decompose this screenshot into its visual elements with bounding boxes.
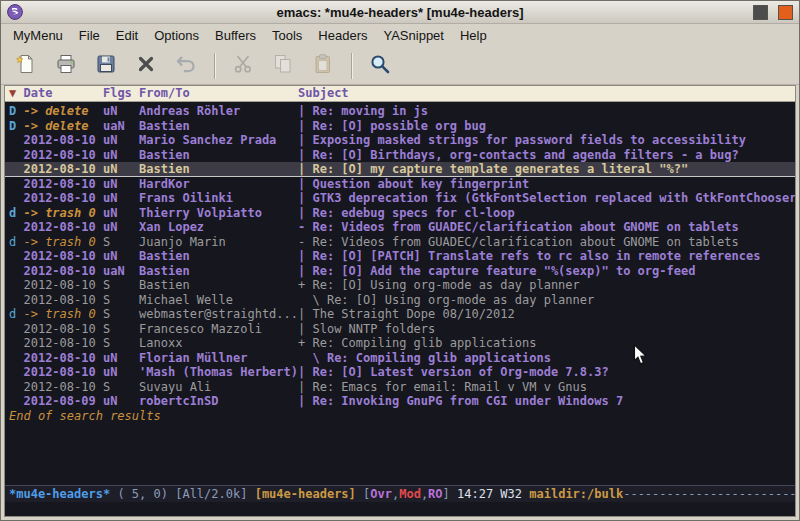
close-button[interactable] (129, 51, 163, 81)
row-date: -> trash 0 (23, 206, 102, 220)
emacs-window: emacs: *mu4e-headers* [mu4e-headers] MyM… (0, 0, 800, 521)
row-mark (9, 249, 23, 263)
row-date: 2012-08-10 (23, 351, 102, 365)
menu-item-edit[interactable]: Edit (108, 25, 146, 46)
modeline-segment: maildir:/bulk (529, 487, 623, 501)
row-subject: Re: [O] possible org bug (312, 119, 485, 133)
undo-button (169, 51, 203, 81)
header-column-fromto[interactable]: From/To (139, 86, 298, 100)
row-mark (9, 220, 23, 234)
modeline-segment: [mu4e-headers] (255, 487, 356, 501)
thread-indicator: | (298, 206, 312, 220)
row-subject: Re: moving in js (312, 104, 428, 118)
message-row[interactable]: 2012-08-10 uN Xan Lopez - Re: Videos fro… (5, 220, 795, 235)
message-row[interactable]: 2012-08-10 S Michael Welle \ Re: [O] Usi… (5, 293, 795, 308)
modeline-segment: W32 (493, 487, 529, 501)
message-row[interactable]: D -> delete uN Andreas Röhler | Re: movi… (5, 104, 795, 119)
editor-frame: ▼ Date Flgs From/To Subject D -> delete … (4, 85, 796, 517)
message-row[interactable]: 2012-08-09 uN robertcInSD | Re: Invoking… (5, 394, 795, 409)
row-mark (9, 351, 23, 365)
message-row[interactable]: D -> delete uaN Bastien | Re: [O] possib… (5, 119, 795, 134)
menu-item-tools[interactable]: Tools (264, 25, 310, 46)
row-mark (9, 394, 23, 408)
row-subject: Re: Compiling glib applications (327, 351, 551, 365)
row-from: 'Mash (Thomas Herbert) (139, 365, 298, 379)
close-button[interactable] (778, 5, 793, 20)
buffer[interactable]: D -> delete uN Andreas Röhler | Re: movi… (5, 102, 795, 485)
row-flags: uN (103, 104, 139, 118)
new-file-button[interactable] (9, 51, 43, 81)
row-subject: Re: [O] Add the capture feature "%(sexp)… (312, 264, 695, 278)
header-column-subject[interactable]: Subject (298, 86, 515, 100)
row-mark (9, 264, 23, 278)
message-row[interactable]: 2012-08-10 S Bastien + Re: [O] Using org… (5, 278, 795, 293)
row-subject: Re: Compiling glib applications (312, 336, 536, 350)
message-row[interactable]: 2012-08-10 uN 'Mash (Thomas Herbert)| Re… (5, 365, 795, 380)
row-subject: Re: [O] Using org-mode as day planner (327, 293, 594, 307)
row-mark: d (9, 235, 23, 249)
thread-indicator: | (298, 104, 312, 118)
message-row[interactable]: d -> trash 0 S Juanjo Marin - Re: Videos… (5, 235, 795, 250)
modeline-segment: ----------------------------------------… (623, 487, 795, 501)
modeline[interactable]: *mu4e-headers* ( 5, 0) [All/2.0k] [mu4e-… (5, 485, 795, 502)
window-title: emacs: *mu4e-headers* [mu4e-headers] (1, 5, 799, 20)
new-file-icon (15, 53, 37, 79)
row-mark (9, 133, 23, 147)
menu-item-options[interactable]: Options (146, 25, 207, 46)
menu-item-headers[interactable]: Headers (310, 25, 375, 46)
menu-item-mymenu[interactable]: MyMenu (5, 25, 71, 46)
row-from: Bastien (139, 162, 298, 176)
header-line: ▼ Date Flgs From/To Subject (5, 86, 795, 102)
message-row[interactable]: 2012-08-10 uN HardKor | Question about k… (5, 177, 795, 192)
print-icon (55, 53, 77, 79)
row-flags: uN (103, 351, 139, 365)
message-row[interactable]: 2012-08-10 uN Mario Sanchez Prada | Expo… (5, 133, 795, 148)
menu-item-yasnippet[interactable]: YASnippet (375, 25, 451, 46)
thread-indicator: | (298, 148, 312, 162)
row-date: 2012-08-10 (23, 133, 102, 147)
menu-item-file[interactable]: File (71, 25, 108, 46)
message-row[interactable]: 2012-08-10 S Lanoxx + Re: Compiling glib… (5, 336, 795, 351)
save-button[interactable] (89, 51, 123, 81)
row-date: 2012-08-10 (23, 162, 102, 176)
thread-indicator: | (298, 365, 312, 379)
row-mark: D (9, 119, 23, 133)
row-mark (9, 162, 23, 176)
message-row[interactable]: 2012-08-10 uaN Bastien | Re: [O] Add the… (5, 264, 795, 279)
paste-button (306, 51, 340, 81)
row-flags: uN (103, 249, 139, 263)
message-row[interactable]: 2012-08-10 S Francesco Mazzoli | Slow NN… (5, 322, 795, 337)
copy-icon (272, 53, 294, 79)
row-subject: Re: edebug specs for cl-loop (312, 206, 514, 220)
modeline-segment: 14:27 (457, 487, 493, 501)
header-column-date[interactable]: Date (23, 86, 102, 100)
thread-indicator: | (298, 249, 312, 263)
row-date: 2012-08-10 (23, 191, 102, 205)
message-row[interactable]: 2012-08-10 uN Bastien | Re: [O] my captu… (5, 162, 795, 177)
titlebar[interactable]: emacs: *mu4e-headers* [mu4e-headers] (1, 1, 799, 24)
message-row[interactable]: d -> trash 0 uN Thierry Volpiatto | Re: … (5, 206, 795, 221)
row-date: 2012-08-10 (23, 177, 102, 191)
row-flags: uN (103, 394, 139, 408)
row-from: Suvayu Ali (139, 380, 298, 394)
row-mark (9, 191, 23, 205)
menu-item-help[interactable]: Help (452, 25, 495, 46)
row-flags: S (103, 293, 139, 307)
row-mark (9, 322, 23, 336)
row-flags: S (103, 278, 139, 292)
search-button[interactable] (363, 51, 397, 81)
message-row[interactable]: 2012-08-10 uN Bastien | Re: [O] Birthday… (5, 148, 795, 163)
row-subject: Question about key fingerprint (312, 177, 529, 191)
row-subject: Exposing masked strings for password fie… (312, 133, 745, 147)
header-column-flgs[interactable]: Flgs (103, 86, 139, 100)
message-row[interactable]: 2012-08-10 uN Florian Müllner \ Re: Comp… (5, 351, 795, 366)
print-button[interactable] (49, 51, 83, 81)
message-row[interactable]: d -> trash 0 S webmaster@straightd...| T… (5, 307, 795, 322)
menu-item-buffers[interactable]: Buffers (207, 25, 264, 46)
message-row[interactable]: 2012-08-10 uN Bastien | Re: [O] [PATCH] … (5, 249, 795, 264)
minimize-button[interactable] (753, 5, 768, 20)
thread-indicator: | (298, 307, 312, 321)
message-row[interactable]: 2012-08-10 S Suvayu Ali | Re: Emacs for … (5, 380, 795, 395)
message-row[interactable]: 2012-08-10 uN Frans Oilinki | GTK3 depre… (5, 191, 795, 206)
row-date: 2012-08-10 (23, 336, 102, 350)
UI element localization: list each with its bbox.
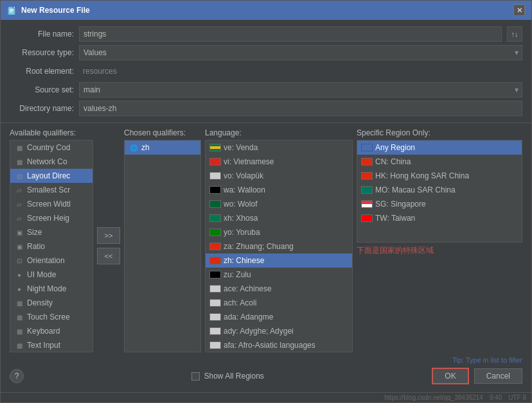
move-buttons-area: >> <<	[97, 126, 120, 352]
flag-mo	[361, 186, 373, 194]
svg-rect-1	[10, 9, 13, 10]
lang-ada[interactable]: ada: Adangme	[206, 310, 352, 324]
flag-any	[361, 144, 373, 151]
file-name-label: File name:	[10, 30, 74, 39]
help-button[interactable]: ?	[10, 369, 24, 383]
qualifier-text-input[interactable]: ▦ Text Input	[10, 338, 93, 352]
root-element-input	[79, 64, 522, 79]
lang-ace[interactable]: ace: Achinese	[206, 282, 352, 296]
lang-za[interactable]: za: Zhuang; Chuang	[206, 239, 352, 253]
country-code-icon: ▦	[14, 142, 24, 153]
keyboard-icon: ▦	[14, 326, 24, 336]
source-set-row: Source set: main ▾	[10, 82, 522, 98]
title-bar: N New Resource File ✕	[1, 1, 531, 20]
qualifier-night-mode[interactable]: ● Night Mode	[10, 282, 93, 296]
lang-zu[interactable]: zu: Zulu	[206, 268, 352, 282]
lang-vo[interactable]: vo: Volapük	[206, 169, 352, 183]
network-icon: ▦	[14, 157, 24, 167]
region-sg[interactable]: SG: Singapore	[357, 197, 522, 211]
qualifier-size[interactable]: ▣ Size	[10, 225, 93, 239]
flag-zh	[209, 257, 221, 264]
lang-vi[interactable]: vi: Vietnamese	[206, 155, 352, 169]
density-icon: ▦	[14, 298, 24, 308]
close-button[interactable]: ✕	[513, 4, 525, 16]
lang-ach[interactable]: ach: Acoli	[206, 296, 352, 310]
directory-name-input[interactable]	[79, 101, 522, 116]
source-set-select-wrapper: main ▾	[79, 82, 522, 98]
root-element-label: Root element:	[10, 67, 74, 76]
svg-text:N: N	[13, 6, 15, 9]
region-tw[interactable]: TW: Taiwan	[357, 211, 522, 225]
bottom-row: ? Show All Regions OK Cancel	[10, 365, 522, 387]
flag-ady	[209, 327, 221, 335]
svg-rect-2	[10, 10, 13, 11]
lang-xh[interactable]: xh: Xhosa	[206, 211, 352, 225]
region-hk[interactable]: HK: Hong Kong SAR China	[357, 169, 522, 183]
qualifier-touch-screen[interactable]: ▦ Touch Scree	[10, 310, 93, 324]
sort-button[interactable]: ↑↓	[507, 26, 522, 42]
show-all-label: Show All Regions	[204, 372, 263, 381]
flag-zu	[209, 271, 221, 279]
orientation-icon: ⊡	[14, 255, 24, 266]
show-all-checkbox[interactable]	[191, 372, 200, 381]
chosen-qualifiers-list[interactable]: 🌐 zh	[124, 140, 201, 352]
source-set-select[interactable]: main	[79, 82, 522, 98]
chinese-note: 下面是国家的特殊区域	[357, 243, 522, 259]
status-url: https://blog.csdn.net/qq_38436214	[384, 394, 483, 401]
status-bar: https://blog.csdn.net/qq_38436214 9:40 U…	[1, 392, 531, 402]
move-left-button[interactable]: <<	[97, 248, 120, 264]
lang-zh[interactable]: zh: Chinese	[206, 253, 352, 268]
language-panel: Language: ve: Venda vi: Vietnamese vo: V…	[205, 126, 353, 352]
chosen-qualifiers-panel: Chosen qualifiers: 🌐 zh	[124, 126, 201, 352]
lang-yo[interactable]: yo: Yoruba	[206, 225, 352, 239]
ok-button[interactable]: OK	[432, 368, 468, 384]
qualifier-layout[interactable]: ▤ Layout Direc	[10, 169, 93, 183]
lang-ve[interactable]: ve: Venda	[206, 141, 352, 155]
qualifier-network[interactable]: ▦ Network Co	[10, 155, 93, 169]
qualifier-keyboard[interactable]: ▦ Keyboard	[10, 324, 93, 338]
flag-sg	[361, 200, 373, 208]
size-icon: ▣	[14, 227, 24, 237]
lang-wa[interactable]: wa: Walloon	[206, 183, 352, 197]
flag-ada	[209, 313, 221, 321]
directory-name-row: Directory name:	[10, 101, 522, 116]
lang-ady[interactable]: ady: Adyghe; Adygei	[206, 324, 352, 338]
region-list[interactable]: Any Region CN: China HK: Hong Kong SAR C…	[357, 140, 522, 243]
qualifier-smallest-screen[interactable]: ▱ Smallest Scr	[10, 183, 93, 197]
language-list[interactable]: ve: Venda vi: Vietnamese vo: Volapük wa:…	[205, 140, 353, 352]
screen-width-icon: ▱	[14, 199, 24, 209]
region-mo[interactable]: MO: Macau SAR China	[357, 183, 522, 197]
qualifier-ratio[interactable]: ▣ Ratio	[10, 239, 93, 253]
form-area: File name: ↑↓ Resource type: Values ▾ Ro…	[1, 20, 531, 120]
region-cn[interactable]: CN: China	[357, 155, 522, 169]
flag-xh	[209, 214, 221, 222]
file-name-input[interactable]	[79, 26, 502, 42]
resource-type-label: Resource type:	[10, 48, 74, 57]
status-encoding: UTF 8	[508, 394, 526, 401]
flag-wo	[209, 200, 221, 208]
qualifier-country-code[interactable]: ▦ Country Cod	[10, 141, 93, 155]
region-header: Specific Region Only:	[357, 126, 522, 137]
globe-icon: 🌐	[129, 142, 139, 153]
qualifier-density[interactable]: ▦ Density	[10, 296, 93, 310]
night-mode-icon: ●	[14, 284, 24, 294]
qualifier-screen-width[interactable]: ▱ Screen Widtl	[10, 197, 93, 211]
flag-za	[209, 243, 221, 250]
root-element-row: Root element:	[10, 64, 522, 79]
lang-wo[interactable]: wo: Wolof	[206, 197, 352, 211]
cancel-button[interactable]: Cancel	[474, 368, 522, 384]
available-qualifiers-list[interactable]: ▦ Country Cod ▦ Network Co ▤ Layout Dire…	[10, 140, 93, 352]
resource-type-select[interactable]: Values	[79, 45, 522, 60]
region-any[interactable]: Any Region	[357, 141, 522, 155]
region-panel: Specific Region Only: Any Region CN: Chi…	[357, 126, 522, 352]
chosen-item-zh[interactable]: 🌐 zh	[125, 141, 200, 155]
text-input-icon: ▦	[14, 340, 24, 350]
move-right-button[interactable]: >>	[97, 227, 120, 244]
dialog-title: New Resource File	[21, 6, 90, 15]
qualifier-orientation[interactable]: ⊡ Orientation	[10, 253, 93, 268]
flag-hk	[361, 172, 373, 180]
qualifier-ui-mode[interactable]: ● UI Mode	[10, 268, 93, 282]
flag-cn	[361, 158, 373, 166]
lang-afa[interactable]: afa: Afro-Asiatic languages	[206, 338, 352, 352]
qualifier-screen-height[interactable]: ▱ Screen Heig	[10, 211, 93, 225]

-=-=-

(Exercise goal) Your answer should consist of copies of the lines above that include the string "chosen".

(Written solution)
chosen-qualifiers-list[interactable]: 🌐 zh	[124, 140, 201, 352]
chosen-qualifiers-panel: Chosen qualifiers: 🌐 zh	[124, 126, 201, 352]
chosen-item-zh[interactable]: 🌐 zh	[125, 141, 200, 155]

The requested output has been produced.